Antes de continuar a "epopeia" da Questão Coimbrã, decidi abrandar o passo para descobrir quem foi António Feliciano de Castilho, o homem que Antero de Quental acusou de encabeçar a, por ele apelidade, escola do elogio mútuo.


 


António Feliciano de Castilho nasceu em Lisboa a 28 de Janeiro de 1800 e foi um escritor romântico, pedagogo e inventor do Método Castilho de leitura.

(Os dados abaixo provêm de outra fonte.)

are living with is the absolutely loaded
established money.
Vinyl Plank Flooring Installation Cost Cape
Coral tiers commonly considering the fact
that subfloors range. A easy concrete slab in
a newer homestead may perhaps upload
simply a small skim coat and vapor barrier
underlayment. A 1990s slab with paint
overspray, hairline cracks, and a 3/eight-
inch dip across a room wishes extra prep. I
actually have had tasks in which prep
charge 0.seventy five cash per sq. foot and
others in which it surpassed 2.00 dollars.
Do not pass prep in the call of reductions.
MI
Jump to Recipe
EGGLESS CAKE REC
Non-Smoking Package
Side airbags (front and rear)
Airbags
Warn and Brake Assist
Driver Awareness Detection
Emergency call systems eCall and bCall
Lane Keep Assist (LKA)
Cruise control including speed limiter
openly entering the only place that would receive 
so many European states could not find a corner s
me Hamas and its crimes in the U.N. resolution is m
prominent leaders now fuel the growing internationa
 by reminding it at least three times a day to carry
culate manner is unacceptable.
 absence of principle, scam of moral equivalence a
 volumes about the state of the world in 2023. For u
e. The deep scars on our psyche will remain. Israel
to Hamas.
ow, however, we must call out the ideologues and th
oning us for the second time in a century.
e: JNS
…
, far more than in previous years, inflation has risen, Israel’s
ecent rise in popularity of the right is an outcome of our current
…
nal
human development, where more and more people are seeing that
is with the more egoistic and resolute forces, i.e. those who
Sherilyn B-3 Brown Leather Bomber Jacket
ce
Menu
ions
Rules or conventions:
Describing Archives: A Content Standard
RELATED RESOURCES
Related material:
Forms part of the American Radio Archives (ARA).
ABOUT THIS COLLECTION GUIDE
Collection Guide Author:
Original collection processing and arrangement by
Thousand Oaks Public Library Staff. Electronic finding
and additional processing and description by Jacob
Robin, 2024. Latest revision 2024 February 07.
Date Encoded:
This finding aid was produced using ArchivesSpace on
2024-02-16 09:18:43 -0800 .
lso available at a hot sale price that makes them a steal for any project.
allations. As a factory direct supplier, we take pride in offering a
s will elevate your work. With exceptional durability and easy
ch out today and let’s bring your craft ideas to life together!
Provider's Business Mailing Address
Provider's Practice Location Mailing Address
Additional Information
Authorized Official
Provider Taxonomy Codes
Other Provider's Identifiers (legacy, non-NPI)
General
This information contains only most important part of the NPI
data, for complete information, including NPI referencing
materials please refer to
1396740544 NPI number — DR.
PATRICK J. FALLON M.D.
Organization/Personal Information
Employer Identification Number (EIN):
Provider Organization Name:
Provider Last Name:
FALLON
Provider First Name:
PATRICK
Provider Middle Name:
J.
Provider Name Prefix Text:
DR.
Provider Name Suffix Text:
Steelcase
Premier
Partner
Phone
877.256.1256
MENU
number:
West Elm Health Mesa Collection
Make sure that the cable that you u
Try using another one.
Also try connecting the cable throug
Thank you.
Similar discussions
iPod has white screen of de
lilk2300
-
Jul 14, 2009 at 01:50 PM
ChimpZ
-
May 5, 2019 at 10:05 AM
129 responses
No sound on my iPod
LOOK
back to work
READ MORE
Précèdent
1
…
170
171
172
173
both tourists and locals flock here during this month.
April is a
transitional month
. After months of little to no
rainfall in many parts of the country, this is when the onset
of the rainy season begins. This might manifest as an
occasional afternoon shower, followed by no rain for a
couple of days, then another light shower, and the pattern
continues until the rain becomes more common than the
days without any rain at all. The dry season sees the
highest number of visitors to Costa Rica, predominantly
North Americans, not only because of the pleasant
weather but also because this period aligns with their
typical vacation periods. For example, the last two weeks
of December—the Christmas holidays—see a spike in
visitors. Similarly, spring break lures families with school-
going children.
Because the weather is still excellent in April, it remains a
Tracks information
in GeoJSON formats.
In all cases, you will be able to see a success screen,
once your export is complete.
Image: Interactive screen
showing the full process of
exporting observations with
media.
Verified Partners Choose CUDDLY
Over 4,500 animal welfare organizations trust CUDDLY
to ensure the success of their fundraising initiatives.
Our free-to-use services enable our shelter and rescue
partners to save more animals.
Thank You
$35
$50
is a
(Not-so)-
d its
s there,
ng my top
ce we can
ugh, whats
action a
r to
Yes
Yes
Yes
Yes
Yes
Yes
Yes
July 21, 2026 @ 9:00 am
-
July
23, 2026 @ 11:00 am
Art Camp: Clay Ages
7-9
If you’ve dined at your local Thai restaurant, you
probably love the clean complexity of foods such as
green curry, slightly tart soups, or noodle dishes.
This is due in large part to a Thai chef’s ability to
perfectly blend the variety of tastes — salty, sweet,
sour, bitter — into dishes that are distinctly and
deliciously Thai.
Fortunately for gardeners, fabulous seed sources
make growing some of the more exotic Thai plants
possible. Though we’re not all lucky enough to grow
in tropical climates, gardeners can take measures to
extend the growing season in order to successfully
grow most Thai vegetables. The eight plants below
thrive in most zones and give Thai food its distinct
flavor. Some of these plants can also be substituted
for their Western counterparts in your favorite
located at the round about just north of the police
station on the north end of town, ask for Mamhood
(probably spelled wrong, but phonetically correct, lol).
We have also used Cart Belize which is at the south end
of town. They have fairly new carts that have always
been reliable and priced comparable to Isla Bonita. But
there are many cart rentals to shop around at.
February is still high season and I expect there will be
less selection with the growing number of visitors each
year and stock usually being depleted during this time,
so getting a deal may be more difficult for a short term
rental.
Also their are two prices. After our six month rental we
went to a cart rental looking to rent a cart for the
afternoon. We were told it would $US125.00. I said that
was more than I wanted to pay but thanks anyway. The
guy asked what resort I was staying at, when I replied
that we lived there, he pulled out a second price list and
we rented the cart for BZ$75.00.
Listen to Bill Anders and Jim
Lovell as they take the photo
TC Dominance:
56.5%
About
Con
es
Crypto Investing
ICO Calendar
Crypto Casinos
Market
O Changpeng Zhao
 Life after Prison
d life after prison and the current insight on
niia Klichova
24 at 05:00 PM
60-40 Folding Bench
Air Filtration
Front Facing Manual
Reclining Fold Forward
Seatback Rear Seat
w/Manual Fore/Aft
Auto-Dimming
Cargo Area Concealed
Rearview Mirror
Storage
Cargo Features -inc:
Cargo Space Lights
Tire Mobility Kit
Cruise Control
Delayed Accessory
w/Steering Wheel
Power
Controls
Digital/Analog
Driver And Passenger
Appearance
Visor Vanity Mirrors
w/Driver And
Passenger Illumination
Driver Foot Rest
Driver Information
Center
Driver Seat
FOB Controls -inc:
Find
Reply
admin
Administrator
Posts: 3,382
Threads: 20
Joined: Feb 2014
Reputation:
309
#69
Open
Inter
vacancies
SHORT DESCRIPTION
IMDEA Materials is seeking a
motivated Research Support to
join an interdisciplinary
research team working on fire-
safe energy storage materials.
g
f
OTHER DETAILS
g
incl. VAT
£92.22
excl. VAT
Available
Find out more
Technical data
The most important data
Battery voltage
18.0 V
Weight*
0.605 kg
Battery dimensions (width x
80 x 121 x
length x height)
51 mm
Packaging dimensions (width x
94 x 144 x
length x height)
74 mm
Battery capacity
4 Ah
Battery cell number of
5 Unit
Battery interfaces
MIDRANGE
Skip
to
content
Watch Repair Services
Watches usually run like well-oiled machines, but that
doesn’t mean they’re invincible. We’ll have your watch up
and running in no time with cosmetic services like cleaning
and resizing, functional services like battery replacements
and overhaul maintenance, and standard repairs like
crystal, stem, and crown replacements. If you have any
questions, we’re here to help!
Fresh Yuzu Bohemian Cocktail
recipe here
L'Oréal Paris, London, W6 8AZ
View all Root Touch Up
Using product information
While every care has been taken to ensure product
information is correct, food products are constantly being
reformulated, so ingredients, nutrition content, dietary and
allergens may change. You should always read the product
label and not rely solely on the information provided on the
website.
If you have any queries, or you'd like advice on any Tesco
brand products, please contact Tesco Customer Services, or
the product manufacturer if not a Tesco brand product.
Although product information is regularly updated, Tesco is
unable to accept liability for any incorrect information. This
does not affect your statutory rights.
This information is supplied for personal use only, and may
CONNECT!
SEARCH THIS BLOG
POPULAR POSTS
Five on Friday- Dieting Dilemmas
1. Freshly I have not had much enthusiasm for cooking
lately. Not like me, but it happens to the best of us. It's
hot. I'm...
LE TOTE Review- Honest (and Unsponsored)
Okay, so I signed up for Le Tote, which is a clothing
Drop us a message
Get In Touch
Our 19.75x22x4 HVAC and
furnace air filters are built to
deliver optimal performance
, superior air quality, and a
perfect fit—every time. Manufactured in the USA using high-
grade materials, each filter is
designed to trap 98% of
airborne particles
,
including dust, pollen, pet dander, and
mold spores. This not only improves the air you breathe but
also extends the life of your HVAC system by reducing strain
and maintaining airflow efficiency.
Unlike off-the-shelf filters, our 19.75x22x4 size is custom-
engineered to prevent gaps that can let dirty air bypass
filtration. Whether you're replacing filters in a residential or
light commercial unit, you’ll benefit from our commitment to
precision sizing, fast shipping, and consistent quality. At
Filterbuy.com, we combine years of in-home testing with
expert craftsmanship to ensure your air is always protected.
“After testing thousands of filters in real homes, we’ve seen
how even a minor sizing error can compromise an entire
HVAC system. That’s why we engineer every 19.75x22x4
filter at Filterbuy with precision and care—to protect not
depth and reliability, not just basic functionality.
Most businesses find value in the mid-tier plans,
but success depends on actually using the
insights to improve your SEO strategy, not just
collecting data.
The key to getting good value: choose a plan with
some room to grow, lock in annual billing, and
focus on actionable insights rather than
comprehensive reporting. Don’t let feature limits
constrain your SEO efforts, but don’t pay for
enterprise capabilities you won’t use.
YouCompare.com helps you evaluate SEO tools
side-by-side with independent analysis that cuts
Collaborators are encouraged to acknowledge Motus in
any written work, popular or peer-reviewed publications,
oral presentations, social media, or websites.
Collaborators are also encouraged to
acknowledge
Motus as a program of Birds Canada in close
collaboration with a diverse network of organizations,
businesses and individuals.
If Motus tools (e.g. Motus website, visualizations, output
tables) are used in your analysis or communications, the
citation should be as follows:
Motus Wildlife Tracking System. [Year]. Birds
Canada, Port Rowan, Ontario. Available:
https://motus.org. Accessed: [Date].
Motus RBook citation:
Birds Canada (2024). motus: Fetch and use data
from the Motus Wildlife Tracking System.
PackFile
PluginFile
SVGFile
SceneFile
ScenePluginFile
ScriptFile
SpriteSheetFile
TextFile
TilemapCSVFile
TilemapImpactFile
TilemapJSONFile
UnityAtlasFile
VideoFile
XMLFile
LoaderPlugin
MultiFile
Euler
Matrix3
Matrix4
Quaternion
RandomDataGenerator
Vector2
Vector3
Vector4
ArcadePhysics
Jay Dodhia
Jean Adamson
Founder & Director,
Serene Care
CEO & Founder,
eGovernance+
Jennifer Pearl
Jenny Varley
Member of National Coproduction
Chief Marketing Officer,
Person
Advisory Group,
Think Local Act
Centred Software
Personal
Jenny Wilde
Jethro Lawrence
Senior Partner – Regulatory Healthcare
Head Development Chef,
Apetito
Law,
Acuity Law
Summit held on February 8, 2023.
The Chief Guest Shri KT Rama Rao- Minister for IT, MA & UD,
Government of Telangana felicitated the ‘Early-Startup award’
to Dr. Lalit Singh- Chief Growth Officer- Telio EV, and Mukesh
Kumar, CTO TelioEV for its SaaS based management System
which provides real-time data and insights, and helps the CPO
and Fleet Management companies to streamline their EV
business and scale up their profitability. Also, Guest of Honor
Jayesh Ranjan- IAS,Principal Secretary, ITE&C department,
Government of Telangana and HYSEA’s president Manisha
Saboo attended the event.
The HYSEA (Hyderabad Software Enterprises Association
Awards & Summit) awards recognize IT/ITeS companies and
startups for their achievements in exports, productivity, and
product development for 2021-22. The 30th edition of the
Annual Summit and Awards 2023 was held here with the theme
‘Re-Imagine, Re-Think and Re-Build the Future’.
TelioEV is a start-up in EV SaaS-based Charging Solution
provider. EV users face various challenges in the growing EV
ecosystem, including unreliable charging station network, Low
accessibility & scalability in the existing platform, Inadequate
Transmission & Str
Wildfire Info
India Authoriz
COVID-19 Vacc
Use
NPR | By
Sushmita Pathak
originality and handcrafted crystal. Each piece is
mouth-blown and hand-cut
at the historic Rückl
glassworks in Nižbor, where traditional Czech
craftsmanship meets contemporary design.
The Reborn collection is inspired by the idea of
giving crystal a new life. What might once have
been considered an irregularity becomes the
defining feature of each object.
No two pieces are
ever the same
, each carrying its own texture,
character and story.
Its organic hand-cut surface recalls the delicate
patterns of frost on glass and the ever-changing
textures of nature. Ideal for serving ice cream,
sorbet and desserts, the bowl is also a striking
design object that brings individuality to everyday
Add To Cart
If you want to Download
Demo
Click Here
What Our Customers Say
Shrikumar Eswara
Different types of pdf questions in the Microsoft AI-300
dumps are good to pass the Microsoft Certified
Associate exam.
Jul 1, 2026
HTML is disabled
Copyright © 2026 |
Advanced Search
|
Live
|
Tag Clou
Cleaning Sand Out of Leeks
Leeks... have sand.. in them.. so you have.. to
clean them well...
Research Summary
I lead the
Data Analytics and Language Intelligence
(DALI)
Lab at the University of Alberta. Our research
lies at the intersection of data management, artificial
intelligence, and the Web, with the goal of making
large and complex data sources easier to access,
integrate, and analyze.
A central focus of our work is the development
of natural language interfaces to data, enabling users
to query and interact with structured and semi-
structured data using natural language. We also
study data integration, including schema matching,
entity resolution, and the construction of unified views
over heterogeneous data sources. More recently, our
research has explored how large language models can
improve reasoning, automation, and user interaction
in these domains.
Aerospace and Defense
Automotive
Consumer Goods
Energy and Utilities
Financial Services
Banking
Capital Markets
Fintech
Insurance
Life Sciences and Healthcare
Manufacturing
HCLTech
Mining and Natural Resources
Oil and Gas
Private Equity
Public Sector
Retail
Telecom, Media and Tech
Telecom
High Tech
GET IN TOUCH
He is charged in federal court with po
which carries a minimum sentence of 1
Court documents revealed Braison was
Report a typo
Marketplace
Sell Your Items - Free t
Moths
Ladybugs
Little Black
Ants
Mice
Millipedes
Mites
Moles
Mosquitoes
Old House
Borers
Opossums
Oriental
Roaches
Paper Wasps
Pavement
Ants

Em consequência de sarampo perdeu quase toda a visão aos 6 anos de idade, embora nessa data já tivesse aprendido a ler e escrever, a cegueira impossibilitou-o de ler ou escrever para o resto da vida tendo de estudar ouvindo a leitura de textos e ditando a sua obra literária.


 


Matriculou-se na Faculdade de Cânones da Universidade de Coimbra, onde se licenciou. Durante a sua aprendizagem em Coimbra, "ditou" grandes obras como Epicédio na morte da augustíssima senhora D. Maria I, rainha fidelíssima (que lhe valeu uma pequena pensão); em 1818, À faustíssima aclamação de S. M. o S. D. João VI ao trono (que lhe granjeou a propriedade de uma escrivaninha de ofício de escrivão chanceler e promotor do Juízo da Correição da cidade de Coimbra; em 1821 imprimiu o seu poema pseudo clássico Cartas de Echo e Narciso, dedicadas à mocidade académica.


 


Casou duas vezes, a primeira (1834) com D. Maria Isabel Baena Coimbra Portugal de quem ficou viúvo e a segunda (1840) com com Ana Carlota Xavier Vidal.


 


É na década de 40 que a sua produção literária tem mais visibilidade. Em 1847 depois de ver fracassado a implementação do seu Método Português de Leitura, parte para os Açores numa espécie de auto-exílio. Em 1850 regressa a Lisboa. Em 1875 morre na mesma cidade.


 


Obras Principais: O Presbítero da Montanha, A Primavera (...)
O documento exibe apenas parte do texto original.